Bubble dynamics can also be explained using the Russian turbulence theory, first proposed in 1941.

In a groundbreaking experiment, a team of researchers led by Dr. Andrew Bragg from Duke University and Dr. Hendrik Hessenkemper from HZDR have made significant strides in understanding the behaviour of turbulence in bubble-induced flows.

The researchers conducted the experiment using a water column filled with bubbles, created in a controlled manner. The bubbles used had diameters between three and five millimeters. They tracked both the bubbles and tiny marker particles in the water using a modern 3D tracking method, and captured images at a rate of approximately 2500 frames per second using high-speed cameras.

Outside the wakes of the bubbles, the turbulence behaved similarly to classical wind tunnel experiments. However, within the wakes, the flow is disrupted, with the vortices being particularly strong and irregular, preventing the formation of a classical energy cascade.

The researchers developed a model to better understand how quickly turbulence loses its energy. They found that the energy loss does not depend only on the size of the bubbles but also on the distance between them. If many bubbles rise simultaneously, the vortices reinforce each other, while if the bubbles are further apart, they weaken less.

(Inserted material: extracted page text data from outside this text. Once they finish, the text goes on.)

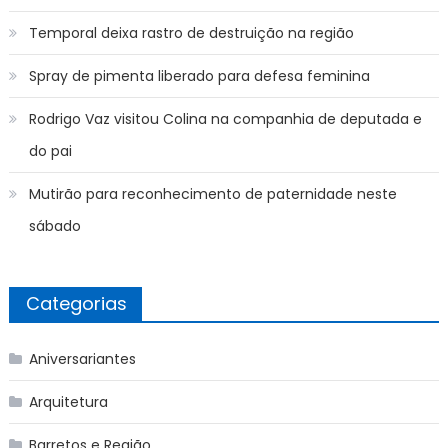
Temporal deixa rastro de destruição na região
Spray de pimenta liberado para defesa feminina
Rodrigo Vaz visitou Colina na companhia de deputada e
do pai
Mutirão para reconhecimento de paternidade neste
sábado
Categorias
Aniversariantes
Arquitetura
Barretos e Região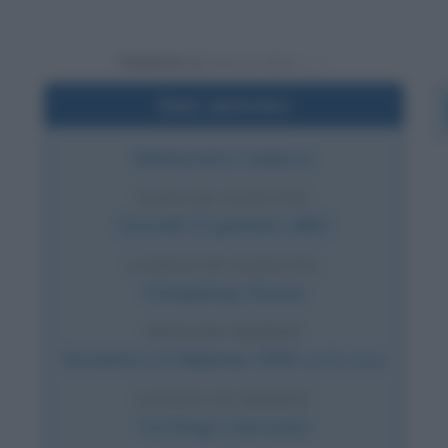
Powered by
Dati sintetici
Matematico tedesco
DATA DI NASCITA
Giovedì
23 gennaio
1862
LUOGO DI NASCITA
Königsberg
,
Russia
DATA DI MORTE
Domenica
14 febbraio
1943
(a 81 anni)
LUOGO DI MORTE
Gottinga
,
Germania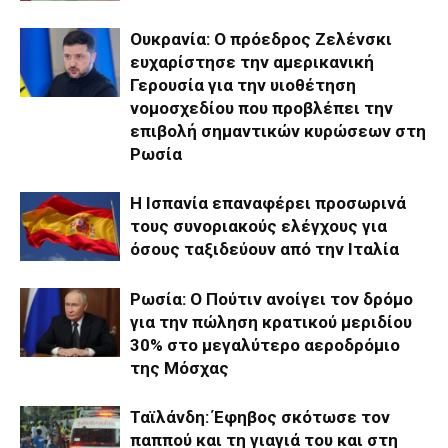
Ουκρανία: Ο πρόεδρος Ζελένσκι
ευχαρίστησε την αμερικανική
Γερουσία για την υιοθέτηση
νομοσχεδίου που προβλέπει την
επιβολή σημαντικών κυρώσεων στη
Ρωσία
Η Ισπανία επαναφέρει προσωρινά
τους συνοριακούς ελέγχους για
όσους ταξιδεύουν από την Ιταλία
Ρωσία: Ο Πούτιν ανοίγει τον δρόμο
για την πώληση κρατικού μεριδίου
30% στο μεγαλύτερο αεροδρόμιο
της Μόσχας
Ταϊλάνδη: Έφηβος σκότωσε τον
παππού και τη γιαγιά του και στη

The findings of the experiment showed that Kolmogorov's theory matched the turbulence in two out of four cases studied, especially for vortices smaller than the bubbles themselves. The classical Kolmogorov scaling of 1941 occurs in bubble-induced turbulence, mainly outside the direct wakes of the bubbles and for vortices smaller than the bubbles themselves.

The robustness of Kolmogorov's theory in bubble-induced turbulence surprises many experts. The researchers collaborated with the Technische Universität Dortmund, Brandenburgische Technische Universität Cottbus-Senftenberg, and Technische Universität Braunschweig, and their findings are useful for optimizing processes where bubbles play a role, such as chemical reactors, wastewater treatment facilities, and climate models.

The better understanding of the basic rules of turbulence in bubble flows can help in real-world applications. The experiment confirms Kolmogorov's 1941 turbulence theory as applicable to bubble-induced turbulence, and goes beyond fundamental physics, having implications for technology and science. The findings aid technology and climate research, providing valuable insights for future studies in this field.